Economists say that when massive amoutns of fiat money are infused into the economy at high rates of velocity, the likelihood of noticeably higher rates of inflation is made greater.
A number of other central banks followed a similar policy.
For example, between late February 2020, even days before the media started fixating on the virus thingy, and March of this year, the European Central Bank embarked on its own version of monetary expansion.
During that period, the ECB increased its holdings by over 5 trillion euros.
The Bank of Japan also increased its holdings.
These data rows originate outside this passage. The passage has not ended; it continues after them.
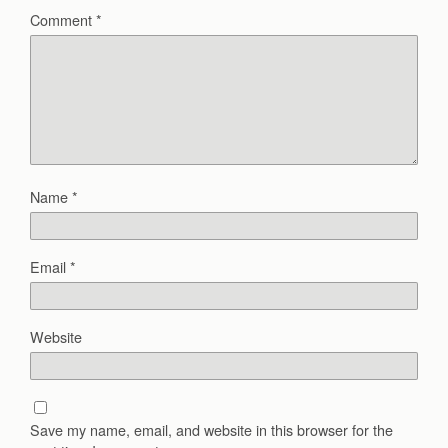
Comment
*
Name
*
Email
*
Website
Save my name, email, and website in this browser for the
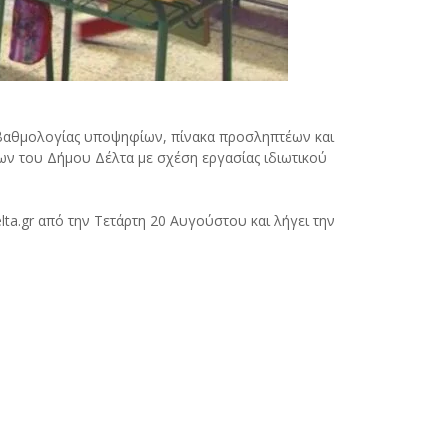
βαθμολογίας υποψηφίων, πίνακα προσληπτέων και
ων του Δήμου Δέλτα με σχέση εργασίας ιδιωτικού
a.gr από την Τετάρτη 20 Αυγούστου και λήγει την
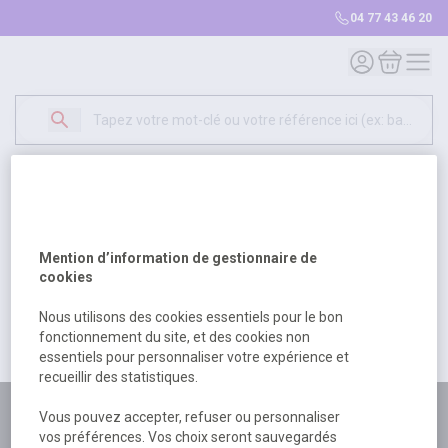
04 77 43 46 20
Mon compte
Mon panie
Erreur Serveur...
500
Un problème serveur est survenu. Veuillez nous
Mention d’information de gestionnaire de
excuser pour la gêne occasionée.
cookies
Nous utilisons des cookies essentiels pour le bon
fonctionnement du site, et des cookies non
Retour
Retour à l'accueil
essentiels pour personnaliser votre expérience et
recueillir des statistiques.
Plus de 180 personnes
Vous pouvez accepter, refuser ou personnaliser
vos préférences. Vos choix seront sauvegardés
à votre écoute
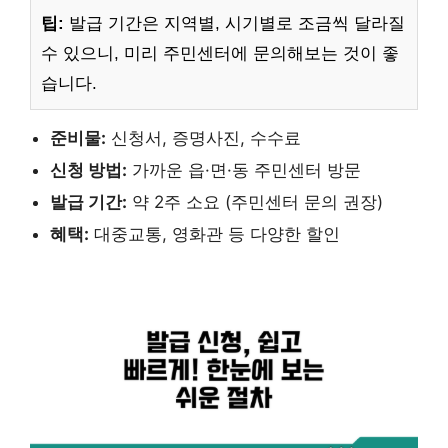
팁:
발급 기간은 지역별, 시기별로 조금씩 달라질
수 있으니, 미리 주민센터에 문의해보는 것이 좋
습니다.
준비물:
신청서, 증명사진, 수수료
신청 방법:
가까운 읍·면·동 주민센터 방문
발급 기간:
약 2주 소요 (주민센터 문의 권장)
혜택:
대중교통, 영화관 등 다양한 할인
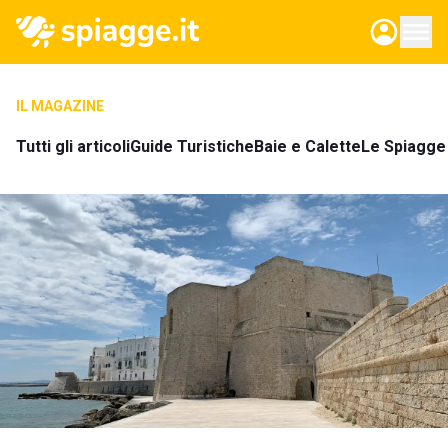
IL MAGAZINE
Tutti gli articoli
Guide Turistiche
Baie e Calette
Le Spiagge 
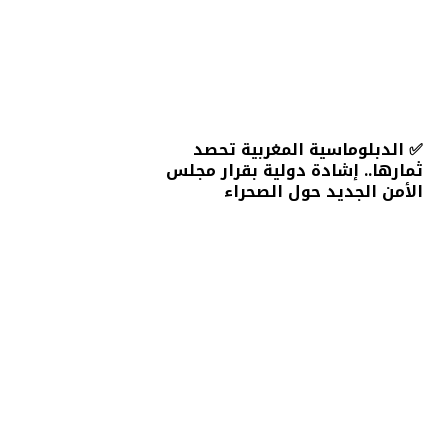
✅ الدبلوماسية المغربية تحصد
ثمارها.. إشادة دولية بقرار مجلس
الأمن الجديد حول الصحراء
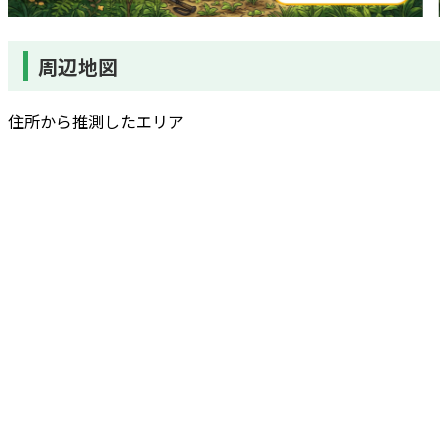
周辺地図
住所から推測したエリア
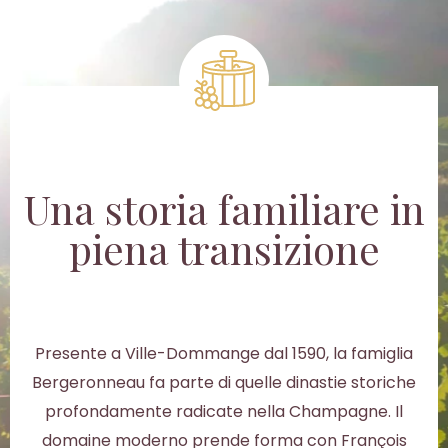
Una storia familiare in
piena transizione
Presente a Ville-Dommange dal 1590, la famiglia
Bergeronneau fa parte di quelle dinastie storiche
profondamente radicate nella Champagne. Il
domaine moderno prende forma con François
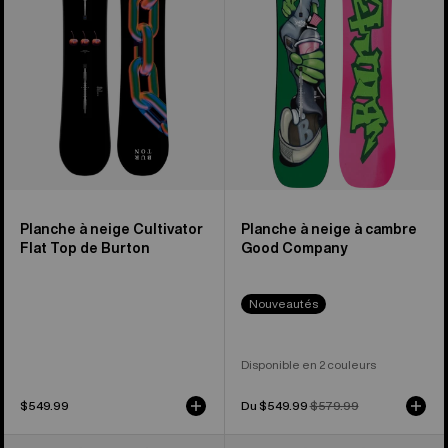
Flat
neige
Top
à
de
cambre
Burton
Good
Company
Planche à neige Cultivator
Planche à neige à cambre
Flat Top de Burton
Good Company
Nouveautés
Disponible en 2 couleurs
$549.99
Prix
Du $549.99
Prix
$579.99
soldé
habituel
Burton
Planche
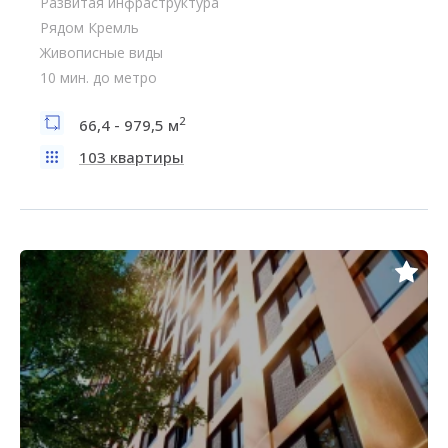
Развитая инфраструктура
Рядом Кремль
Живописные виды
10 мин. до метро
2
66,4 - 979,5 м
103 квартиры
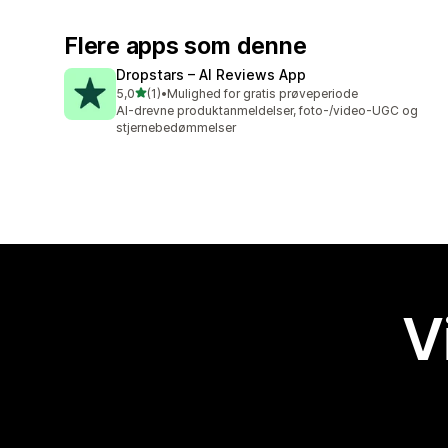
Flere apps som denne
Dropstars – AI Reviews App
ud af 5 stjerner
5,0
(1)
•
Mulighed for gratis prøveperiode
1 anmeldelser i alt
AI-drevne produktanmeldelser, foto-/video-UGC og
stjernebedømmelser
V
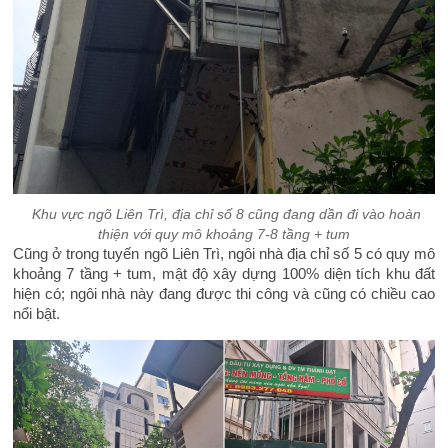
Khu vực ngõ Liên Trì, địa chỉ số 8 cũng đang dần đi vào hoàn
thiện với quy mô khoảng 7-8 tầng + tum
Cũng ở trong tuyến ngõ Liên Trì, ngôi nhà địa chỉ số 5 có quy mô
khoảng 7 tầng + tum, mật độ xây dựng 100% diện tích khu đất
hiện có; ngôi nhà này đang được thi công và cũng có chiều cao
nổi bật.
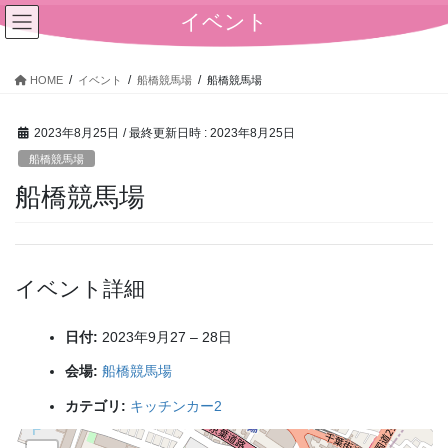
コ
ナ
イベント
ン
ビ
テ
ゲ
ン
ー
HOME
イベント
船橋競馬場
船橋競馬場
ツ
シ
へ
ョ
2023年8月25日
/ 最終更新日時 :
2023年8月25日
ス
ン
キ
に
船橋競馬場
ッ
移
船橋競馬場
プ
動
イベント詳細
日付:
2023年9月27
–
28日
会場:
船橋競馬場
カテゴリ:
キッチンカー2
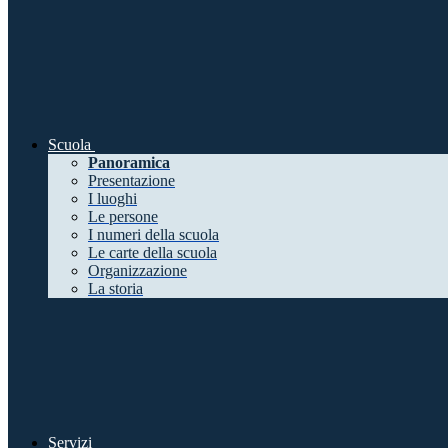
Scuola
Panoramica
Presentazione
I luoghi
Le persone
I numeri della scuola
Le carte della scuola
Organizzazione
La storia
Servizi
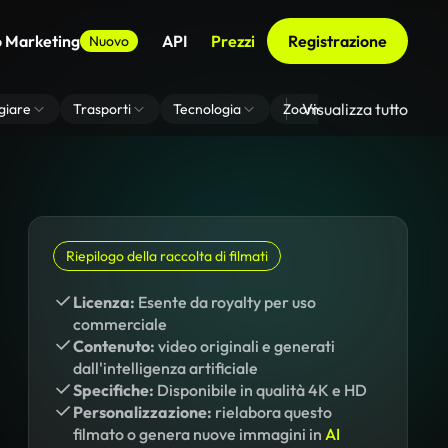
o Marketing
API
Prezzi
Registrazione
Nuovo
Visualizza tutto
giare
Trasporti
Tecnologia
Zoom Di Sfondo Virtuale
Riepilogo della raccolta di filmati
Licenza:
Esente da royalty per uso
commerciale
Contenuto:
video originali e generati
dall'intelligenza artificiale
Specifiche:
Disponibile in qualità 4K e HD
Personalizzazione:
rielabora questo
filmato o genera nuove immagini in
AI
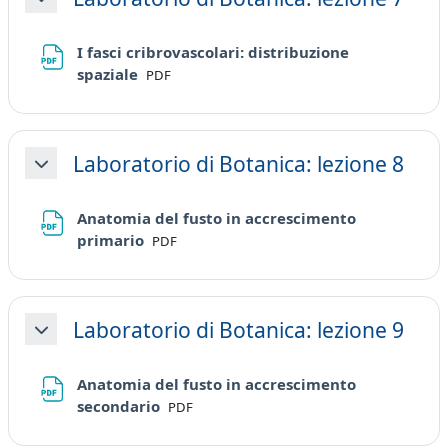
Minimizza
I fasci cribrovascolari: distribuzione
File
spaziale
PDF
Laboratorio di Botanica: lezione 8
Minimizza
Anatomia del fusto in accrescimento
File
primario
PDF
Laboratorio di Botanica: lezione 9
Minimizza
Anatomia del fusto in accrescimento
File
secondario
PDF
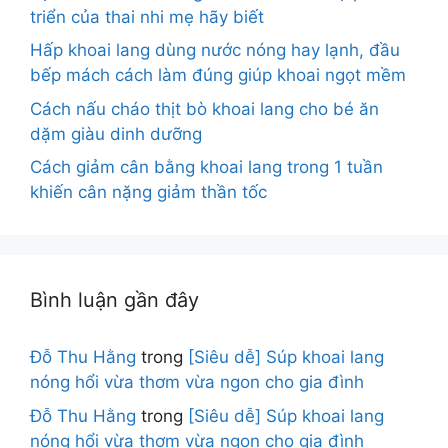
triển của thai nhi mẹ hãy biết
Hấp khoai lang dùng nước nóng hay lạnh, đầu
bếp mách cách làm đúng giúp khoai ngọt mềm
Cách nấu cháo thịt bò khoai lang cho bé ăn
dặm giàu dinh dưỡng
Cách giảm cân bằng khoai lang trong 1 tuần
khiến cân nặng giảm thần tốc
Bình luận gần đây
Đỗ Thu Hằng
trong
[Siêu dễ] Súp khoai lang
nóng hổi vừa thơm vừa ngon cho gia đình
Đỗ Thu Hằng
trong
[Siêu dễ] Súp khoai lang
nóng hổi vừa thơm vừa ngon cho gia đình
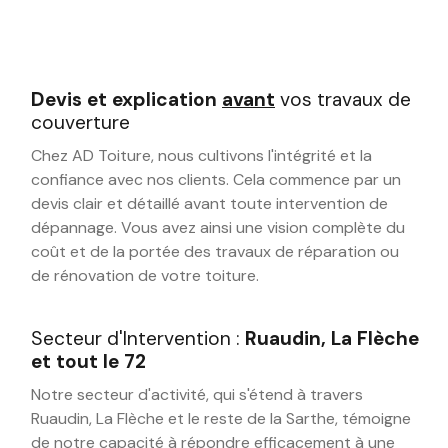
Devis et explication
avant
vos travaux de
couverture
Chez AD Toiture, nous cultivons l'intégrité et la
confiance avec nos clients. Cela commence par un
devis clair et détaillé avant toute intervention de
dépannage. Vous avez ainsi une vision complète du
coût et de la portée des travaux de réparation ou
de rénovation de votre toiture.
Secteur d'Intervention :
Ruaudin, La Flèche
et tout le 72
Notre secteur d'activité, qui s'étend à travers
Ruaudin, La Flèche et le reste de la Sarthe, témoigne
de notre capacité à répondre efficacement à une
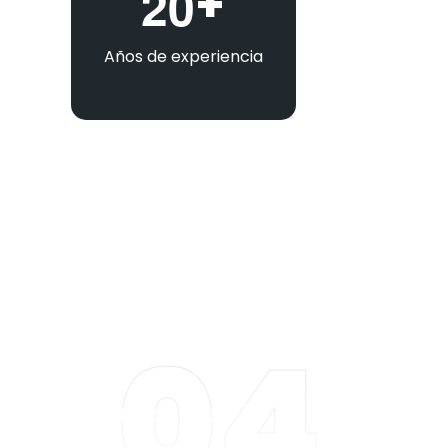
+
2
0
Años de experiencia
04
Testimonios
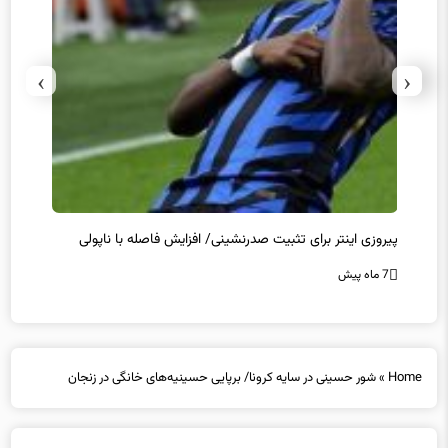
›
‹
پیروزی اینتر برای تثبیت صدرنشینی/ افزایش فاصله با ناپولی
کامبک
7 ماه پیش
7 ماه پیش
Home
»
شور حسینی در سایه کرونا/ برپایی حسینیه‌های خانگی در زنجان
Between February of 2020 and earlier this year, it had increased its holding by a few hundred trillion Yen.
For a number of years, including the Bank of Japan, major central banks have kept their interest rates low.
For its part, the Bank of Japan kept its interest rates at negative rates, meaning that depositors had to pay banks to hold their money.
During and before the pandemic, major corporations had increased the number of mergers and acquisitions, as those entities were able to make their purchases using inexpensive money and higher stock valuations.
The other part of the equation was that of supply.
As a result of lockdowns, many small and medium-sized businesses were closed.
Shipping ports had lost workers, and truck drivers going to those ports had to wait in long lines, as a result.
In effect, well before Russia’s invasion of Ukraine, shortages of various goods and services developed.
The invasion and sanctions imposed have aggravated shortages of commodities like petroleum and grain.
And there have been instances of price gouging.